If you serve in the Armed Forces, your country owes you a debt of gratitude. Your sacrifices help keep this country safe, but they also put an unusual type of strain on your marriage. Deployments, temporary duty assignments and frequent moves can lead to divorce.

If you have children, what happens to your role as a parent may be a primary concern for you as you negotiate a child custody agreement. You may know that in civilian divorces, a parent can't simply pick up and move with the children, so you wonder how a reassignment would affect your custody rights. Fortunately, military personnel are not restricted like civilian parents are. You just need to include certain provisions in your custody agreement regarding your military service.

One other thing

Since divorce makes you a single parent, you are required to create a "family care plan," which outlines what happens if you are deployed. This plan must, at a minimum, include the following information:

  • Who takes care of your children for short-term absences? This person must be available 24/7, live near your duty station and not be a member of the military, unless it is the other parent.
  • Who takes care of your children for long-term absences? This person doesn't have to live close to your duty station, but also may not be a member of the military.
  • How should this person care for your children? You will need to provide detailed instructions regarding your children's care for your caretaker to follow.
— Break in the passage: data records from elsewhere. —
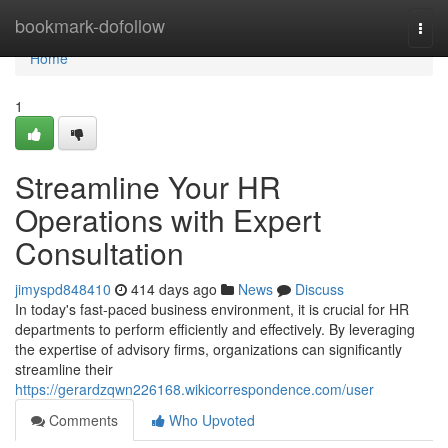
Home
bookmark-dofollow
Togg
navi
Home
1
Streamline Your HR
Operations with Expert
Consultation
jimyspd848410
414 days ago
News
Discuss
In today's fast-paced business environment, it is crucial for HR
departments to perform efficiently and effectively. By leveraging
the expertise of advisory firms, organizations can significantly
streamline their
https://gerardzqwn226168.wikicorrespondence.com/user
Comments
Who Upvoted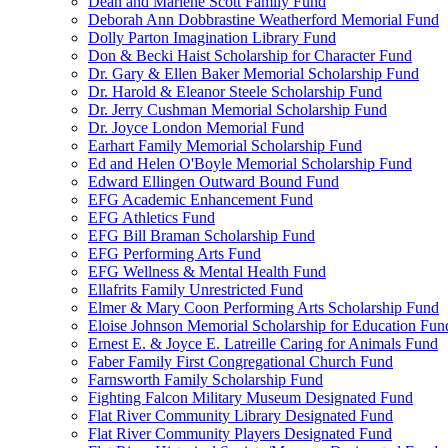
Dean and Marlene Scott Family Fund
Deborah Ann Dobbrastine Weatherford Memorial Fund
Dolly Parton Imagination Library Fund
Don & Becki Haist Scholarship for Character Fund
Dr. Gary & Ellen Baker Memorial Scholarship Fund
Dr. Harold & Eleanor Steele Scholarship Fund
Dr. Jerry Cushman Memorial Scholarship Fund
Dr. Joyce London Memorial Fund
Earhart Family Memorial Scholarship Fund
Ed and Helen O'Boyle Memorial Scholarship Fund
Edward Ellingen Outward Bound Fund
EFG Academic Enhancement Fund
EFG Athletics Fund
EFG Bill Braman Scholarship Fund
EFG Performing Arts Fund
EFG Wellness & Mental Health Fund
Ellafrits Family Unrestricted Fund
Elmer & Mary Coon Performing Arts Scholarship Fund
Eloise Johnson Memorial Scholarship for Education Fun
Ernest E. & Joyce E. Latreille Caring for Animals Fund
Faber Family First Congregational Church Fund
Farnsworth Family Scholarship Fund
Fighting Falcon Military Museum Designated Fund
Flat River Community Library Designated Fund
Flat River Community Players Designated Fund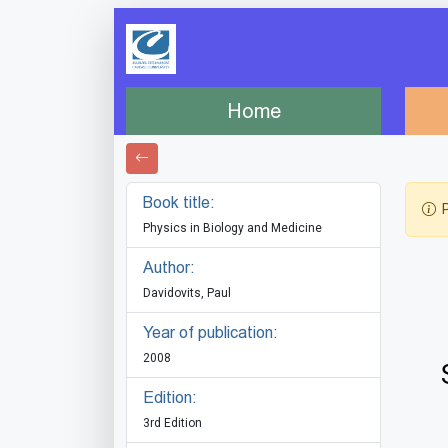
Home
Book title:
P
Physics in Biology and Medicine
Author:
Davidovits, Paul
Year of publication:
2008
Edition:
3rd Edition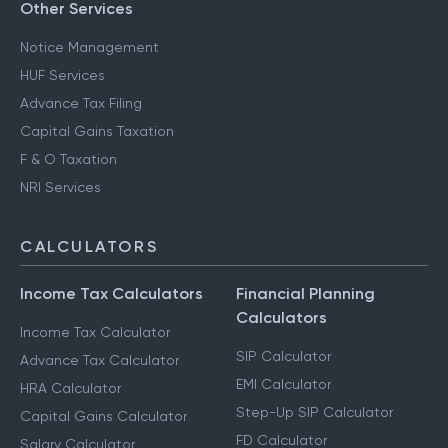
Other Services
Notice Management
HUF Services
Advance Tax Filing
Capital Gains Taxation
F & O Taxation
NRI Services
CALCULATORS
Income Tax Calculators
Financial Planning
Calculators
Income Tax Calculator
SIP Calculator
Advance Tax Calculator
EMI Calculator
HRA Calculator
Step-Up SIP Calculator
Capital Gains Calculator
FD Calculator
Salary Calculator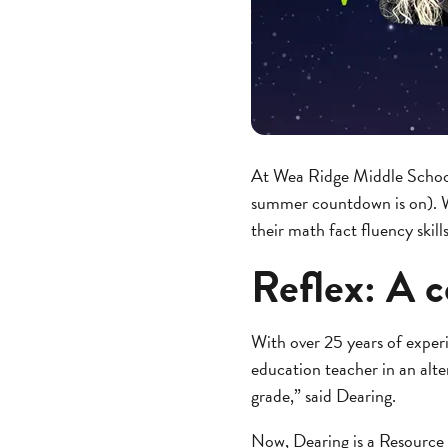
At Wea Ridge Middle School, 
summer countdown is on). W
their math fact fluency skill
Reflex: A c
With over 25 years of experi
education teacher in an alte
grade,” said Dearing.
Now, Dearing is a Resource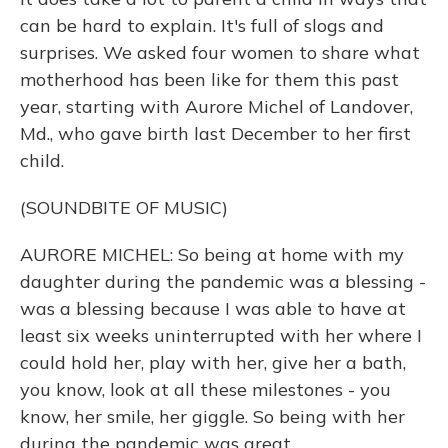
can be hard to explain. It's full of slogs and
surprises. We asked four women to share what
motherhood has been like for them this past
year, starting with Aurore Michel of Landover,
Md., who gave birth last December to her first
child.
(SOUNDBITE OF MUSIC)
AURORE MICHEL: So being at home with my
daughter during the pandemic was a blessing -
was a blessing because I was able to have at
least six weeks uninterrupted with her where I
could hold her, play with her, give her a bath,
you know, look at all these milestones - you
know, her smile, her giggle. So being with her
during the pandemic was great.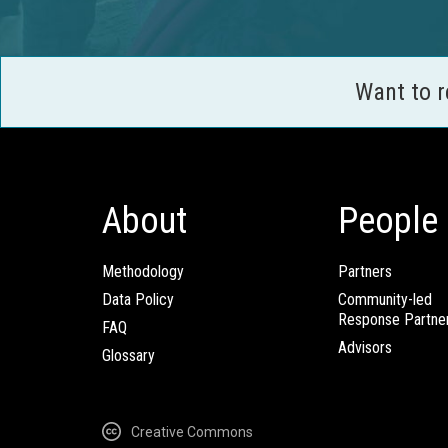
Want to 
About
People
Methodology
Partners
Data Policy
Community-led
Response Partne
FAQ
Advisors
Glossary
Creative Commons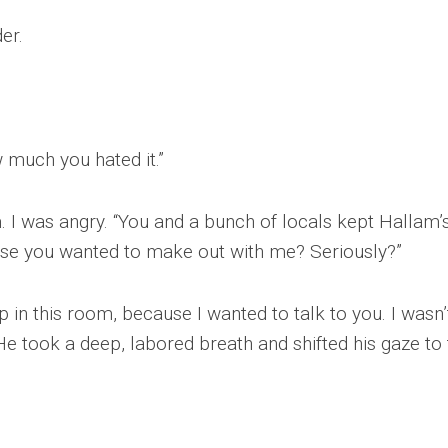
er.
w much you hated it.”
. I was angry. “You and a bunch of locals kept Hallam’
se you wanted to make out with me? Seriously?”
up in this room, because I wanted to talk to you. I wasn’
”He took a deep, labored breath and shifted his gaze to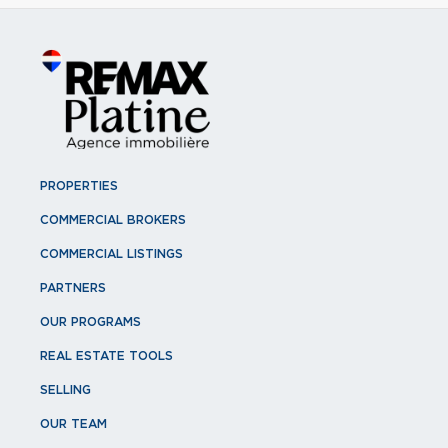
PROPERTIES
COMMERCIAL BROKERS
COMMERCIAL LISTINGS
PARTNERS
OUR PROGRAMS
REAL ESTATE TOOLS
SELLING
OUR TEAM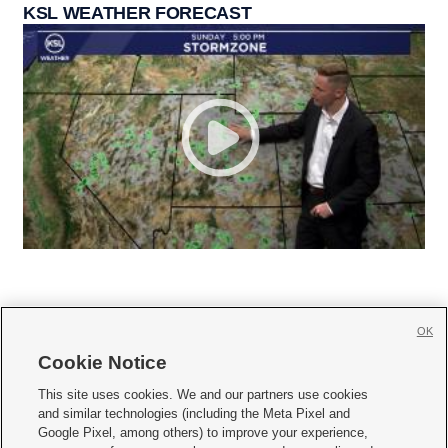
KSL WEATHER FORECAST
OK
Cookie Notice







This site uses cookies. We and our partners use cookies
and similar technologies (including the Meta Pixel and
Mobile Apps
|
Newsletter
|
Advertise
|
Contact Us
|
Careers with KSL.com
|
Google Pixel, among others) to improve your experience,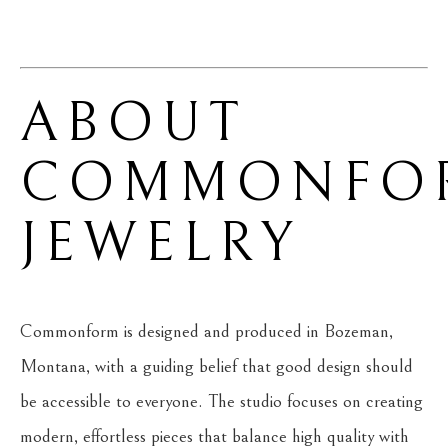
ABOUT 
COMMONFOR
JEWELRY
Commonform is designed and produced in Bozeman, 
Montana, with a guiding belief that good design should 
be accessible to everyone. The studio focuses on creating 
modern, effortless pieces that balance high quality with 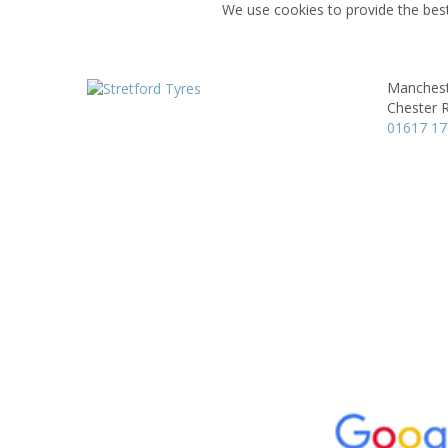
We use cookies to provide the best
Manchest
Chester 
01617 1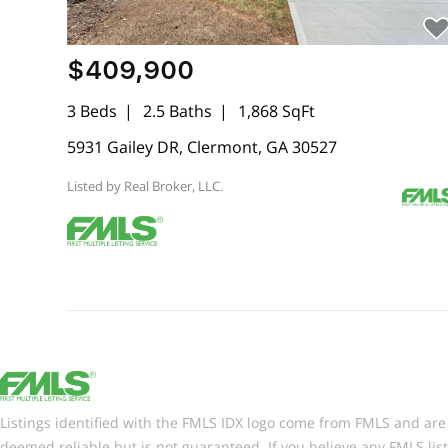
$409,900
3 Beds
2.5 Baths
1,868 SqFt
5931 Gailey DR, Clermont, GA 30527
Listed by Real Broker, LLC.
Listings identified with the FMLS IDX logo come from FMLS and are h
deemed reliable but is not guaranteed. If you believe any FMLS lis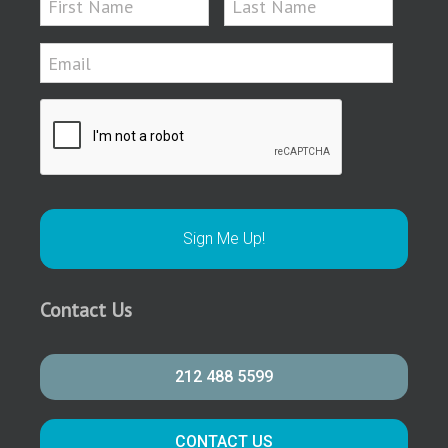
Contact Us
212 488 5599
CONTACT US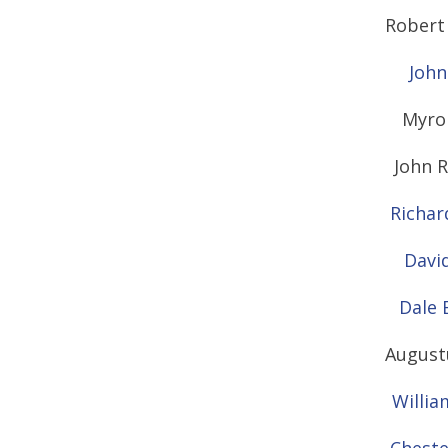
Robert 
John
Myro
John R
Richar
David
Dale 
Augustu
Willia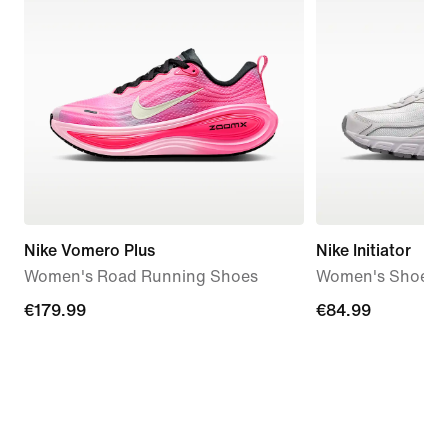
Nike Vomero Plus
Nike Initiator
Women's Road Running Shoes
Women's Shoes
€179.99
€179.99
€84.99
€84.99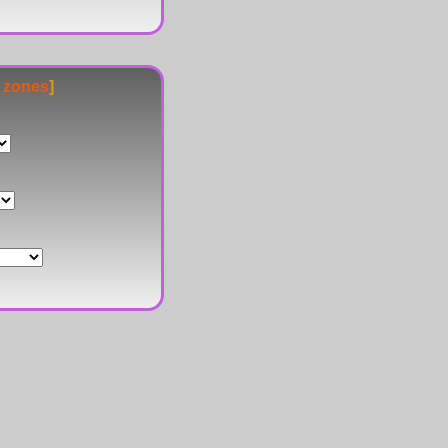
e zones
]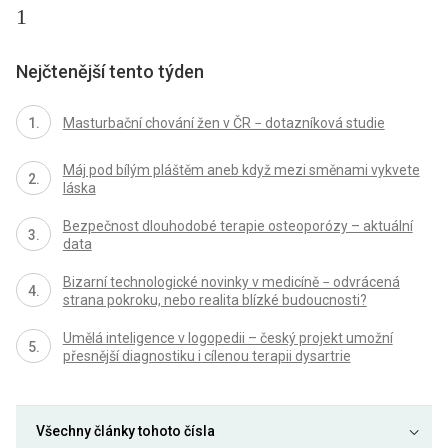
1
Nejčtenější tento týden
Masturbační chování žen v ČR − dotazníková studie
Máj pod bílým pláštěm aneb když mezi směnami vykvete
láska
Bezpečnost dlouhodobé terapie osteoporózy – aktuální
data
Bizarní technologické novinky v medicíně − odvrácená
strana pokroku, nebo realita blízké budoucnosti?
Umělá inteligence v logopedii – český projekt umožní
přesnější diagnostiku i cílenou terapii dysartrie
Všechny články tohoto čísla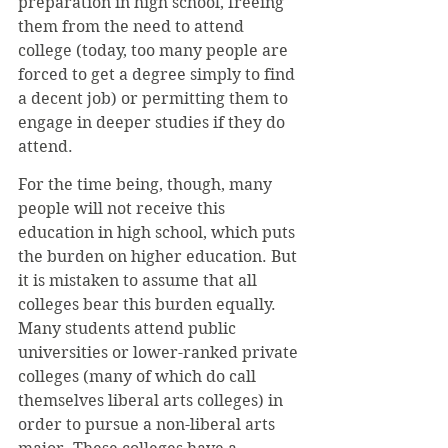
preparation in high school, freeing 
them from the need to attend 
college (today, too many people are 
forced to get a degree simply to find 
a decent job) or permitting them to 
engage in deeper studies if they do 
attend.
For the time being, though, many 
people will not receive this 
education in high school, which puts 
the burden on higher education. But 
it is mistaken to assume that all 
colleges bear this burden equally. 
Many students attend public 
universities or lower-ranked private 
colleges (many of which do call 
themselves liberal arts colleges) in 
order to pursue a non-liberal arts 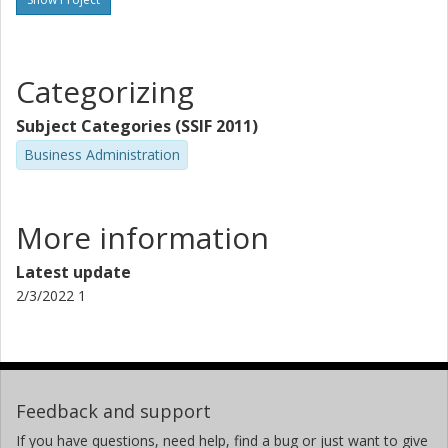
Categorizing
Subject Categories (SSIF 2011)
Business Administration
More information
Latest update
2/3/2022 1
Feedback and support
If you have questions, need help, find a bug or just want to give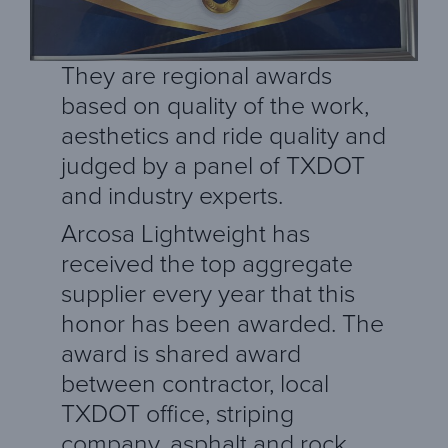
They are regional awards
based on quality of the work,
aesthetics and ride quality and
judged by a panel of TXDOT
and industry experts.
Arcosa Lightweight has
received the top aggregate
supplier every year that this
honor has been awarded. The
award is shared award
between contractor, local
TXDOT office, striping
company, asphalt and rock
You can include details such as information about schools, doctors and other matters of importance to the care of your children in your plan. Once completed, your commanding officer must review and approve it. You will also need to review and update it each year. Everyone who accepts responsibility for caring for your children must sign the plan.

If you don't list your ex-spouse as a caretaker and you are the children's primary custodian, the other parent must agree to the plan. Otherwise, you will need to seek an order from an Arizona court to certify the plan. After the plan is finalized and certified, you may want to attach it to your child custody agreement so that it becomes a part of the order. This could save you frustration and hassle later should any disputes arise regarding the plan.